Several studies conducted by sociologists, psychiatrists, psychologists and social workers have offered some insights into the factors increasing or decreasing the risk of suicide.

However, many questions about suicide remain unanswered because the appropriate infrastructure to adequately address the reasons is missing.

What data does show are that one of the major causes for suicide is depression.

The majority of suicidal people visit a doctor in the months or weeks before their deaths, but not Hispanics.

As a study found that only 24 percent of Hispanics with depression or anxiety received appropriate care.

Some of the reasons include:

* A lack of access to services:

Thirty-three percent of the Hispanic population are uninsured and 21.4 percent of them live below the poverty level).

* Language barriers:

Close to 40 percent of Hispanics living do not speak English well. Diagnosis and treatment of depression, among other mental disorders, depends greatly on the ability of the patient to explain symptoms to their doctor and understand steps for treatment.

* Cultural constraints:

Suicidal thoughts, depression and mental illnesses are a taboo subject for most Hispanics, making them less likely to ask for help or talk about it with relatives or friends.

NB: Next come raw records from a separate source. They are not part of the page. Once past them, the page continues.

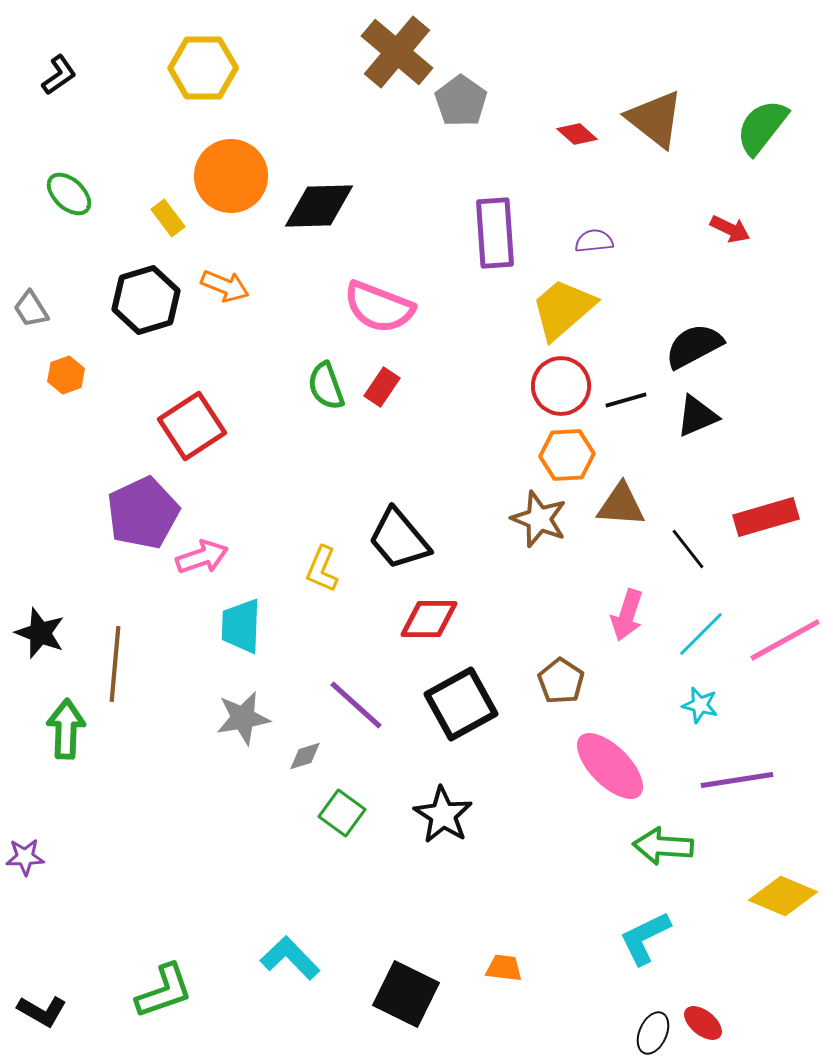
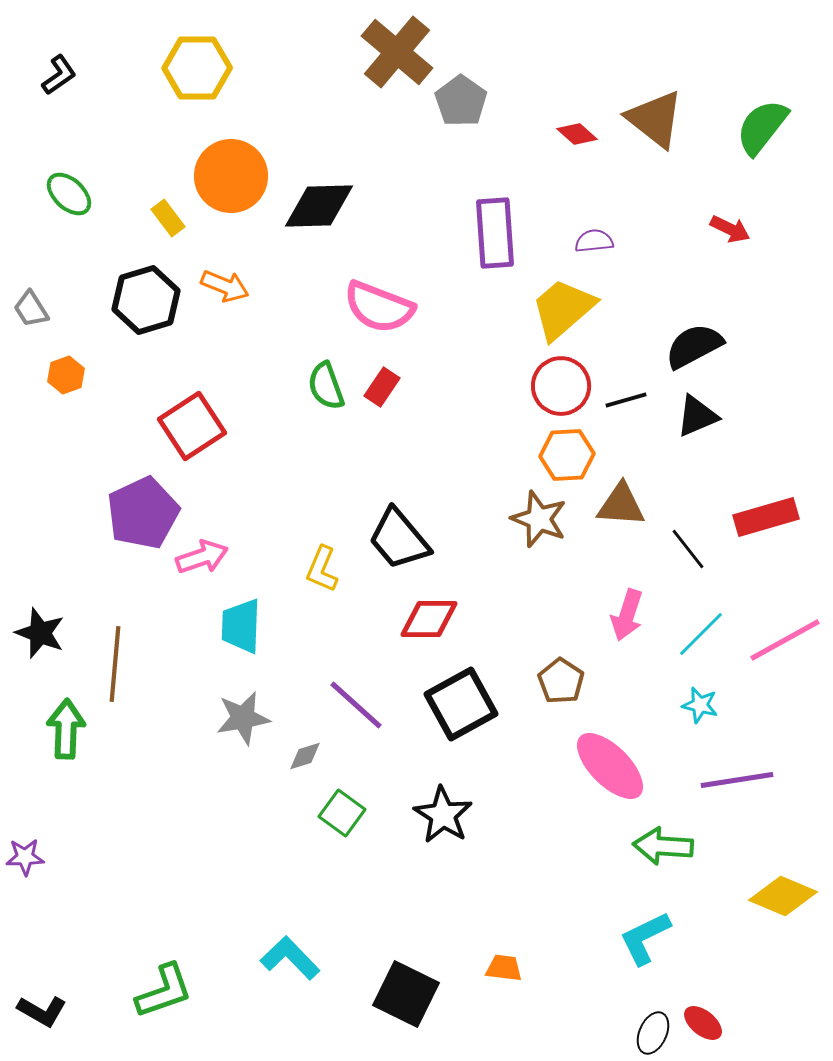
yellow hexagon at (203, 68): moved 6 px left
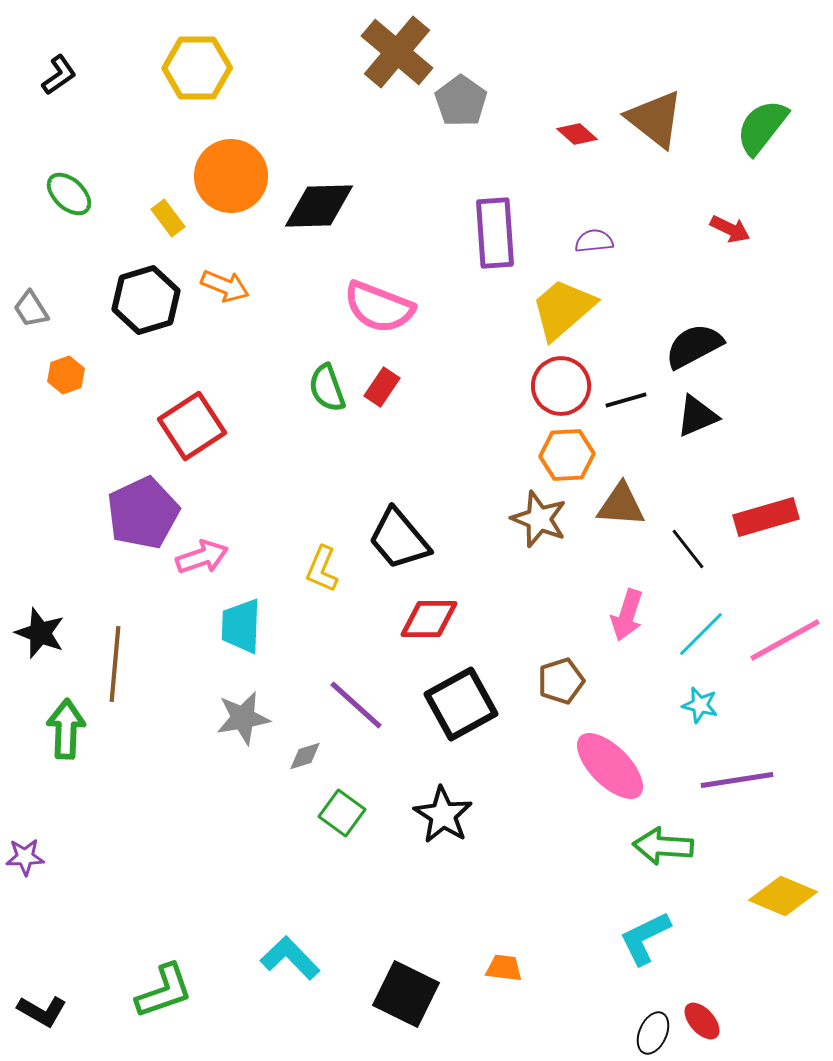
green semicircle at (326, 386): moved 1 px right, 2 px down
brown pentagon at (561, 681): rotated 21 degrees clockwise
red ellipse at (703, 1023): moved 1 px left, 2 px up; rotated 9 degrees clockwise
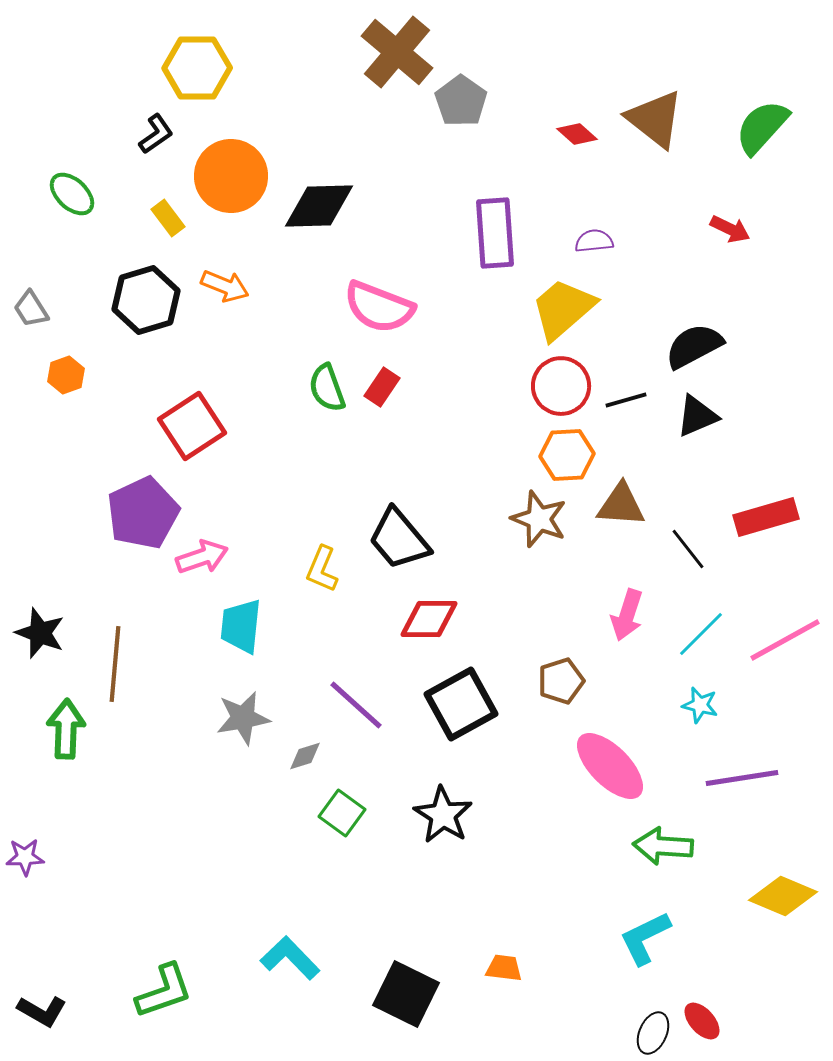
black L-shape at (59, 75): moved 97 px right, 59 px down
green semicircle at (762, 127): rotated 4 degrees clockwise
green ellipse at (69, 194): moved 3 px right
cyan trapezoid at (241, 626): rotated 4 degrees clockwise
purple line at (737, 780): moved 5 px right, 2 px up
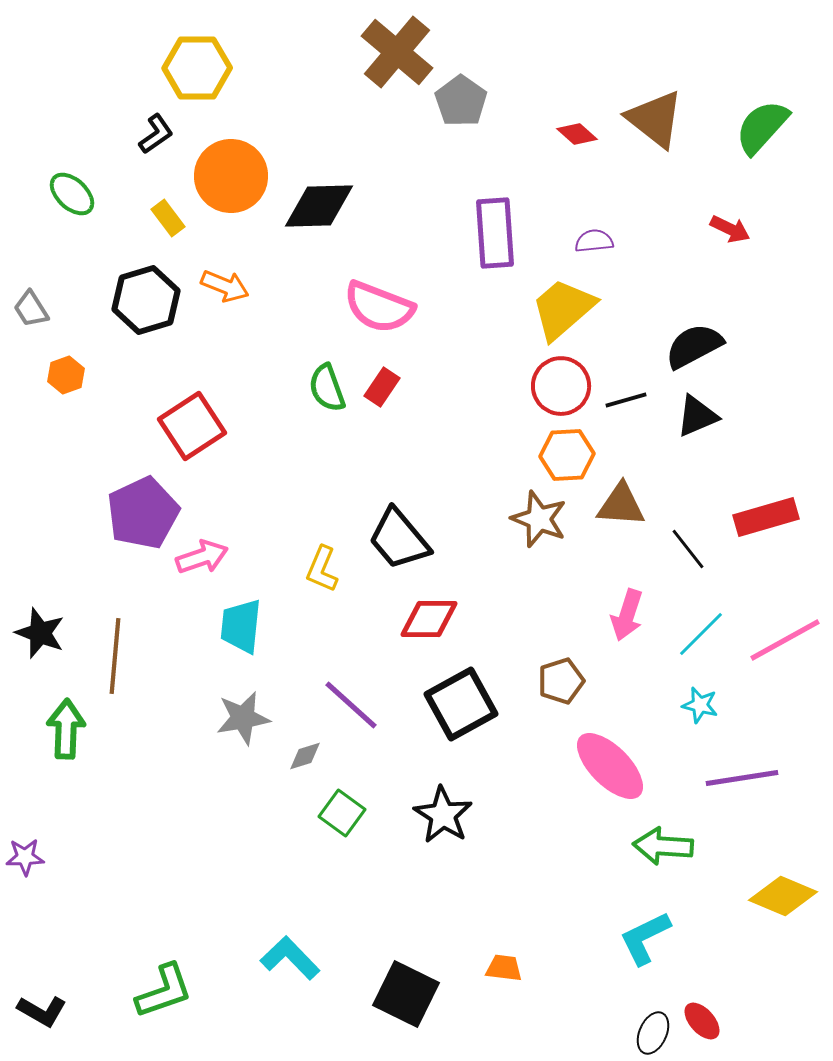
brown line at (115, 664): moved 8 px up
purple line at (356, 705): moved 5 px left
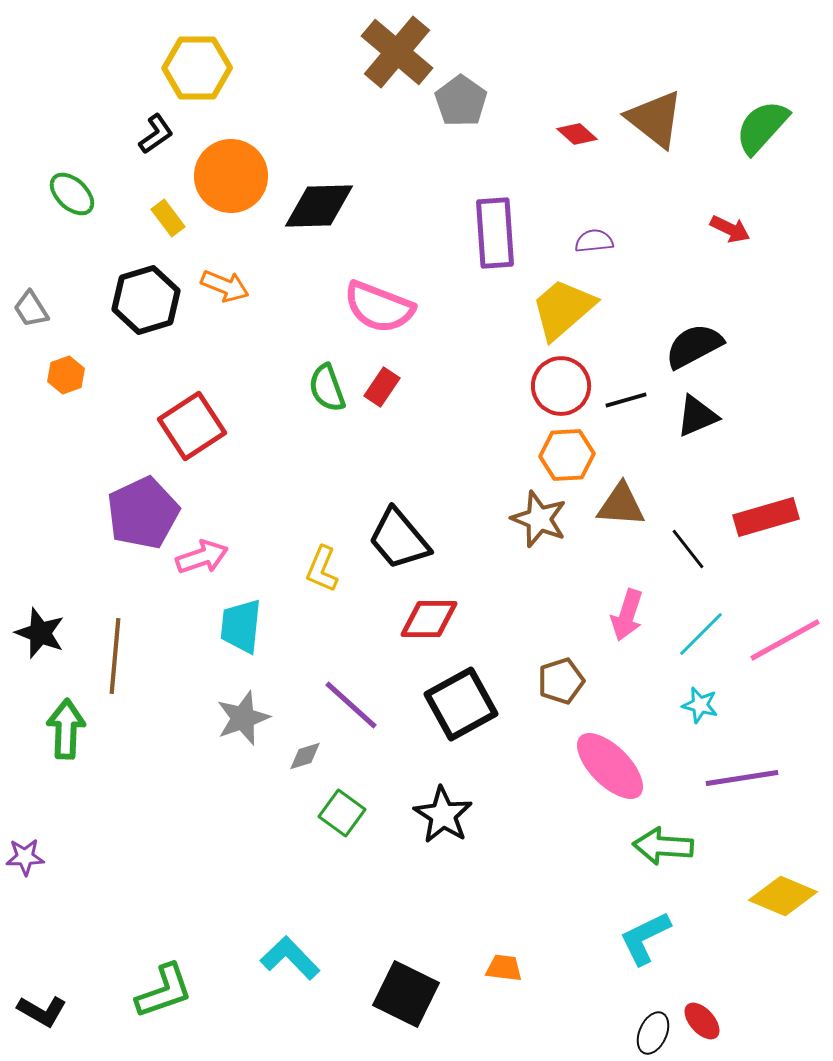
gray star at (243, 718): rotated 10 degrees counterclockwise
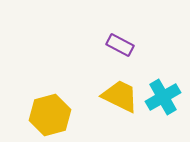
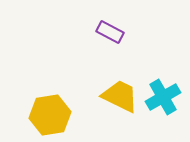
purple rectangle: moved 10 px left, 13 px up
yellow hexagon: rotated 6 degrees clockwise
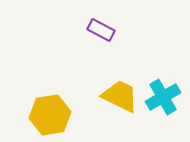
purple rectangle: moved 9 px left, 2 px up
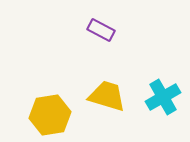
yellow trapezoid: moved 13 px left; rotated 9 degrees counterclockwise
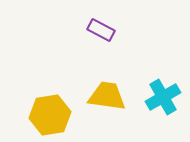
yellow trapezoid: rotated 9 degrees counterclockwise
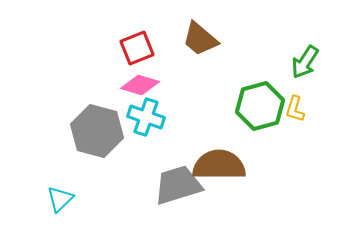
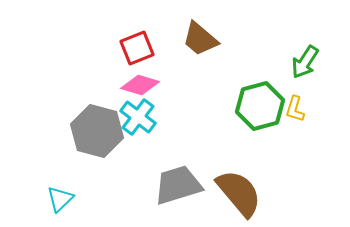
cyan cross: moved 8 px left; rotated 18 degrees clockwise
brown semicircle: moved 20 px right, 28 px down; rotated 50 degrees clockwise
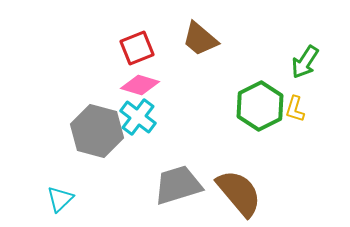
green hexagon: rotated 12 degrees counterclockwise
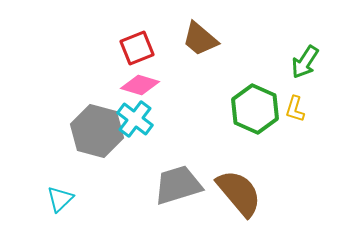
green hexagon: moved 5 px left, 3 px down; rotated 9 degrees counterclockwise
cyan cross: moved 3 px left, 2 px down
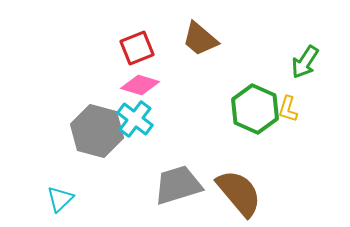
yellow L-shape: moved 7 px left
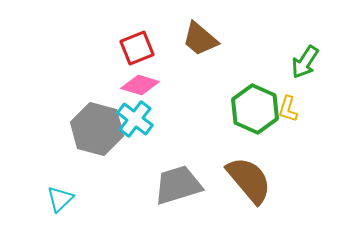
gray hexagon: moved 2 px up
brown semicircle: moved 10 px right, 13 px up
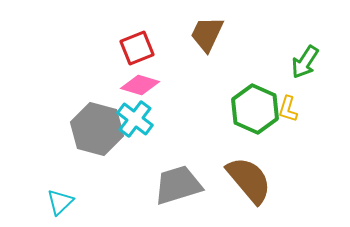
brown trapezoid: moved 7 px right, 5 px up; rotated 75 degrees clockwise
cyan triangle: moved 3 px down
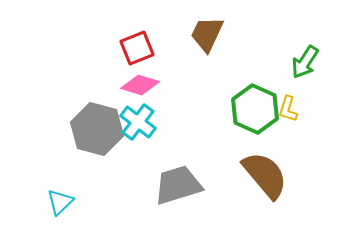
cyan cross: moved 3 px right, 3 px down
brown semicircle: moved 16 px right, 5 px up
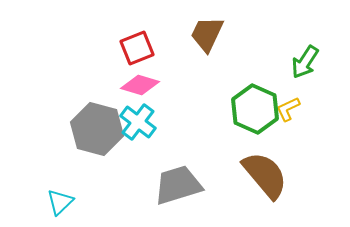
yellow L-shape: rotated 48 degrees clockwise
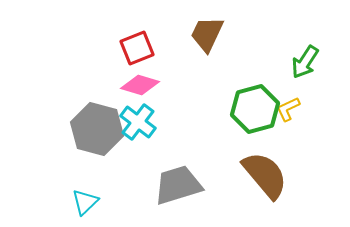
green hexagon: rotated 21 degrees clockwise
cyan triangle: moved 25 px right
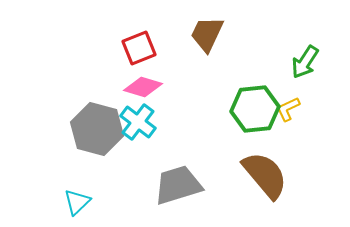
red square: moved 2 px right
pink diamond: moved 3 px right, 2 px down
green hexagon: rotated 9 degrees clockwise
cyan triangle: moved 8 px left
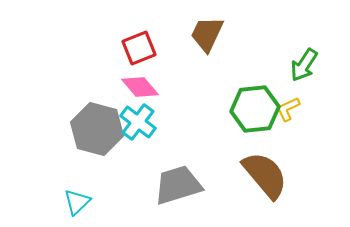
green arrow: moved 1 px left, 3 px down
pink diamond: moved 3 px left; rotated 33 degrees clockwise
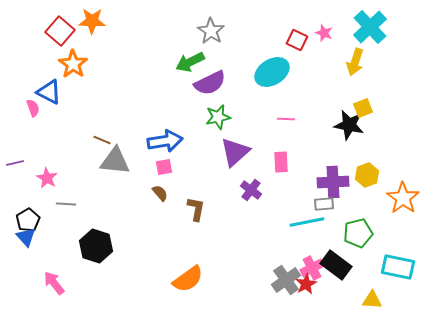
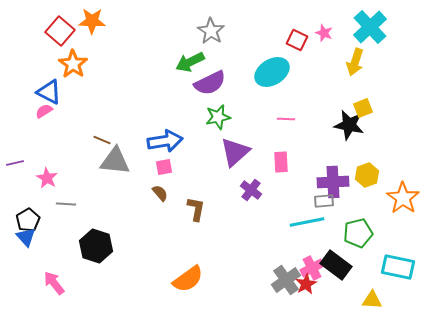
pink semicircle at (33, 108): moved 11 px right, 3 px down; rotated 102 degrees counterclockwise
gray rectangle at (324, 204): moved 3 px up
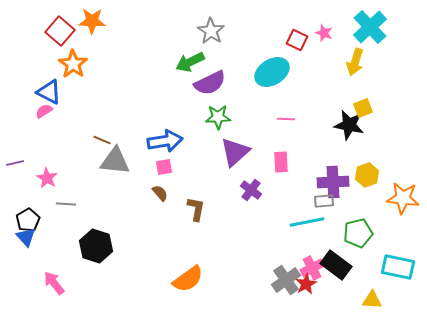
green star at (218, 117): rotated 10 degrees clockwise
orange star at (403, 198): rotated 28 degrees counterclockwise
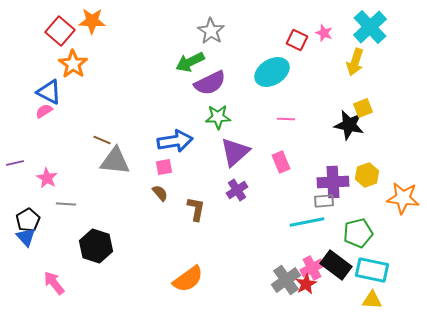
blue arrow at (165, 141): moved 10 px right
pink rectangle at (281, 162): rotated 20 degrees counterclockwise
purple cross at (251, 190): moved 14 px left; rotated 20 degrees clockwise
cyan rectangle at (398, 267): moved 26 px left, 3 px down
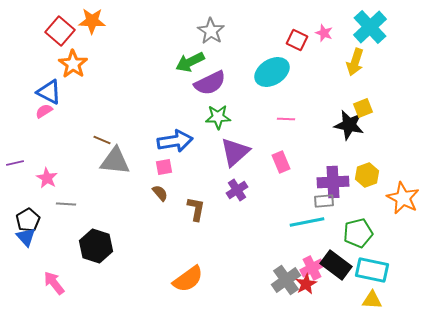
orange star at (403, 198): rotated 20 degrees clockwise
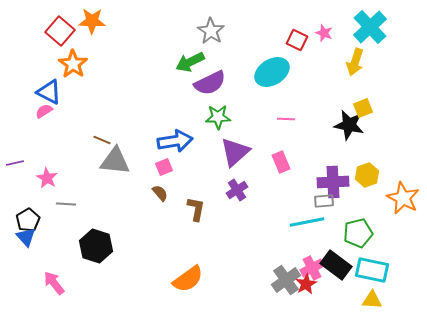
pink square at (164, 167): rotated 12 degrees counterclockwise
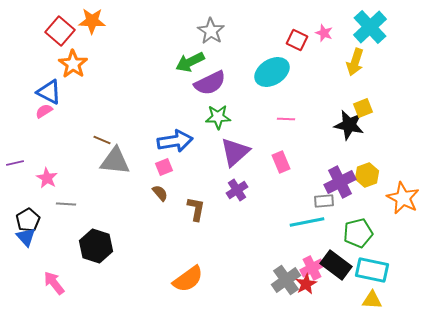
purple cross at (333, 182): moved 7 px right; rotated 24 degrees counterclockwise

In the year 2000, 1,787 Hispanics committed suicide; 1,525 were male, compared to only 262 females.

No one really knows why people commit suicide.

Physiologists have found that those with low serotonin levels are more likely to be victims than those with higher amounts.

Psychologists talk of personality disorders, feelings of hopelessness, helplessness and alienation.

The field of sociology discovered that suicide rates are as much a sociological factor as they are psychological.

French sociologist Emile Durkheim found that single people were more likely to commit suicide than those married, Protestants more likely than Catholics and urban residents more than rural ones.

Durkheim argued that suicide was related to the nature of the bonds between self and society.

In 1999, for the first time, U.S. Surgeon General David Satcher issued a call to action to prevent suicide, defining it as a “public health hazard.”

In a supplement to a report on mental health, Satcher emphasized that minorities face the greatest challenges, partly because so many of those communities have gone without treatment or have been given substandard care.

Bottom line, suicide is a highly complex phenomenon that involves the interactions between genetic, psychological, biochemical, cultural and societal factors.

Prevention begins with awareness and the nation’s ability to understand the problem fully.

“We cannot wait until we have enough African-American psychologists or American Indian or Hispanic psychiatrists,” Satcher said.

“We must today find a way to make our system more relevant to the need of these populations.”